I am grateful for that comment. If hon. Members have practical examples of unincorporated organisations that are thinking of, or might be in a position to, make similar donations, it would be helpful if they could give them to me so that we can explore the issue to see how we might make provision for them. I hope that with that assurance the clause will be given a fair wind.
Mr. Flight: I have one final question. The Financial Secretary said that the definitions will be covered by IR guidance based on WHO guidelines. My fourth question is whether, in the event of a disaster, emergency recovery would be covered, as opposed to a broad humanitarian course. It may be intended, but clarification would be helpful.
A donation will be treated as having been made for humanitarian purposes if it is genuinely appropriate to the needs of the recipient. Therefore, if there is a genuine need of recovery in the circumstances that the hon. Gentleman's describes, it will count as humanitarian. The definition is not meant to be restrictive; it is to ensure that donations are appropriate. It is designed to achieve in an enabling way exactly what the hon. Gentleman would seek to achieve in a regulatory or restrictive way. I assure him that the Inland Revenue's approach to the definition of ''humanitarian purposes'' is and will be as I have outlined.

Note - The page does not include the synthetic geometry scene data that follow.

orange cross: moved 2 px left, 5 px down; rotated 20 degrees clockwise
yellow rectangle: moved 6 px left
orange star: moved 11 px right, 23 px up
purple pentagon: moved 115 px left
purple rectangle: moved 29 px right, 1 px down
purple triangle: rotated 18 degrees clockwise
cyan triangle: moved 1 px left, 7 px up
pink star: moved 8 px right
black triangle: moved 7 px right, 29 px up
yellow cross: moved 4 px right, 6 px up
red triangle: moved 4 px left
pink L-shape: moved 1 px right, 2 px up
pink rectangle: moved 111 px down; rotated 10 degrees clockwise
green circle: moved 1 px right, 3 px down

I thank the Financial Secretary for that reply, but I should like further clarification. In the event of a disaster, there are medical needs but also the separate issues of food, housing and other things that fall under the category of supplies. Is the right hon. Gentleman saying that the provision would be limited to medical equipment?
I am. The clause is limited to medical supplies and equipment for humanitarian purposes. It is not meant to deal with food relief, which the hon. Gentleman will appreciate is a different form of relief.
Issues about the definition of medical supplies—such as whether the preparation of instant food for young babies comes under foods or medicines—cannot be resolved here. Such borderline issues will be interpreted by the Inland Revenue, as usual.